**Task requirements**
Restate the lines word for word, from the one containing "оснащены встроенными ящиками." through the last line of the entries below, without any other lines.

┌─ Data for analysis

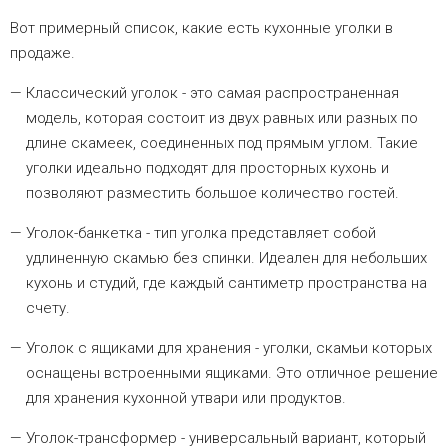
Вот примерный список, какие есть кухонные уголки в
продаже.
Классический уголок - это самая распространенная
модель, которая состоит из двух равных или разных по
длине скамеек, соединенных под прямым углом. Такие
уголки идеально подходят для просторных кухонь и
позволяют разместить большое количество гостей.
Уголок-банкетка - тип уголка представляет собой
удлиненную скамью без спинки. Идеален для небольших
кухонь и студий, где каждый сантиметр пространства на
счету.
Уголок с ящиками для хранения - уголки, скамьи которых
оснащены встроенными ящиками. Это отличное решение
для хранения кухонной утвари или продуктов.
Уголок-трансформер - универсальный вариант, который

└─

**Answer to this exercise**
оснащены встроенными ящиками. Это отличное решение
для хранения кухонной утвари или продуктов.
Уголок-трансформер - универсальный вариант, который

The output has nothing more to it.